The wind carried his words away so quickly that I almost missed it. His tears were so deep and wrenching that his little body shook as I held him, standing in the parking lot as the dark clouds roiled overhead like the storm we were trapped inside. Caught between his need and hers, my son wound his arms around my neck while my daughter pulled at me from below.
When my husband died, familiar rituals lingered painfully before we laid them to rest with him. From the moment that the kids were old enough to listen, we gathered in the living room and read one last book before bed. Together we escaped to places where zofts slept aloft and wild things gnashed their teeth. We explored with Olivia, got fancy with Nancy and ate Alphabet Soup. We danced in the moonlight and imagined all of the places we would go.
That night, we gathered as we always did. Arguing over who got to pick the book, they looked at me strangely as I heard my voice come from far away.
We aren’t reading a book tonight. Mommy needs to tell you something.
After that, bedtime became angry and rushed and the books lay untouched in disheveled piles. When we tried to regain our bedtime ritual, we fidgeted where we once were content and familiar passages were skipped over. In the dead of night they would crawl into my bed and like Maurice Sendak’s wild things we would find sleep in a pile of arms, legs, pillows and stuffed animals. But we would not read the book that had once come to life in our living room – a pack of gnashing, rolling, wiggling, roaring and laughing wild things of our very own creation.
We catalog our memories. We hang on to every first and burn favorites onto the hard drive that is our memory. But it is the last ones that are seared the deepest – those final traces of a life that will never be re-lived. Last words replay over and over.

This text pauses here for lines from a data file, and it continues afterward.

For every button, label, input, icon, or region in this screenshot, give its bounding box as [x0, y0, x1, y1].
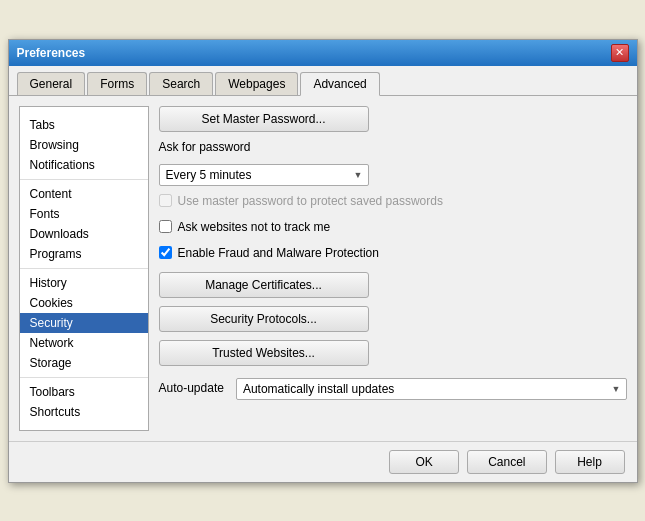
auto-update-row: Auto-update Automatically install update…	[159, 378, 627, 400]
title-bar: Preferences ✕	[9, 40, 637, 66]
sidebar-item-downloads[interactable]: Downloads	[20, 224, 148, 244]
sidebar: Tabs Browsing Notifications Content Font…	[19, 106, 149, 431]
trusted-websites-button[interactable]: Trusted Websites...	[159, 340, 369, 366]
ask-websites-checkbox[interactable]	[159, 220, 172, 233]
use-master-password-row: Use master password to protect saved pas…	[159, 194, 627, 208]
security-protocols-button[interactable]: Security Protocols...	[159, 306, 369, 332]
tab-search[interactable]: Search	[149, 72, 213, 95]
tab-webpages[interactable]: Webpages	[215, 72, 298, 95]
sidebar-item-cookies[interactable]: Cookies	[20, 293, 148, 313]
ok-button[interactable]: OK	[389, 450, 459, 474]
sidebar-item-content[interactable]: Content	[20, 184, 148, 204]
sidebar-item-network[interactable]: Network	[20, 333, 148, 353]
ask-for-password-label: Ask for password	[159, 140, 627, 154]
sidebar-item-history[interactable]: History	[20, 273, 148, 293]
sidebar-group-navigation: Tabs Browsing Notifications	[20, 111, 148, 180]
help-button[interactable]: Help	[555, 450, 625, 474]
auto-update-label: Auto-update	[159, 381, 224, 395]
manage-certificates-button[interactable]: Manage Certificates...	[159, 272, 369, 298]
preferences-window: Preferences ✕ General Forms Search Webpa…	[8, 39, 638, 483]
password-interval-select[interactable]: Every 5 minutes Every 10 minutes Every 1…	[159, 164, 369, 186]
auto-update-select-wrapper: Automatically install updates Check but …	[236, 378, 627, 400]
main-panel: Set Master Password... Ask for password …	[159, 106, 627, 431]
sidebar-item-shortcuts[interactable]: Shortcuts	[20, 402, 148, 422]
enable-fraud-checkbox[interactable]	[159, 246, 172, 259]
sidebar-group-content: Content Fonts Downloads Programs	[20, 180, 148, 269]
enable-fraud-row: Enable Fraud and Malware Protection	[159, 246, 627, 260]
sidebar-item-notifications[interactable]: Notifications	[20, 155, 148, 175]
sidebar-item-programs[interactable]: Programs	[20, 244, 148, 264]
tabs-bar: General Forms Search Webpages Advanced	[9, 66, 637, 96]
window-title: Preferences	[17, 46, 86, 60]
sidebar-item-security[interactable]: Security	[20, 313, 148, 333]
ask-websites-label: Ask websites not to track me	[178, 220, 331, 234]
tab-advanced[interactable]: Advanced	[300, 72, 379, 96]
sidebar-item-toolbars[interactable]: Toolbars	[20, 382, 148, 402]
use-master-password-checkbox[interactable]	[159, 194, 172, 207]
auto-update-select[interactable]: Automatically install updates Check but …	[236, 378, 627, 400]
use-master-password-label: Use master password to protect saved pas…	[178, 194, 443, 208]
enable-fraud-label: Enable Fraud and Malware Protection	[178, 246, 379, 260]
content-area: Tabs Browsing Notifications Content Font…	[9, 96, 637, 441]
set-master-password-button[interactable]: Set Master Password...	[159, 106, 369, 132]
cancel-button[interactable]: Cancel	[467, 450, 546, 474]
ask-websites-row: Ask websites not to track me	[159, 220, 627, 234]
sidebar-item-fonts[interactable]: Fonts	[20, 204, 148, 224]
password-interval-wrapper: Every 5 minutes Every 10 minutes Every 1…	[159, 164, 369, 186]
sidebar-item-tabs[interactable]: Tabs	[20, 115, 148, 135]
footer-bar: OK Cancel Help	[9, 441, 637, 482]
close-button[interactable]: ✕	[611, 44, 629, 62]
sidebar-group-ui: Toolbars Shortcuts	[20, 378, 148, 426]
tab-forms[interactable]: Forms	[87, 72, 147, 95]
sidebar-item-browsing[interactable]: Browsing	[20, 135, 148, 155]
sidebar-item-storage[interactable]: Storage	[20, 353, 148, 373]
sidebar-group-privacy: History Cookies Security Network Storage	[20, 269, 148, 378]
tab-general[interactable]: General	[17, 72, 86, 95]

I love you. I love you, too.
Watching the wild things come to life on screen, I saw a little boy’s pain come rushing out. A father no longer there, a mother struggling to rise above her own pain, and a child’s anger at the unfairness of it all – an endless imagination offered escape. And suddenly the dam that had stood strong for so long burst, a torrent of pain rushing out and sweeping us away as the rain fell on tear-stained cheeks.
I never got to say goodbye, Mom.
1 comment:
You need to get published. So many people will root for you, cry, laugh. Be pissed and dance around in the rain with this thing called life. Your story represents all of the uncertainty, pain, guilt, hope, fleeting glorious moments of joy we ALL feel...your blog helps us live for the moment. That's all we have really. Get published.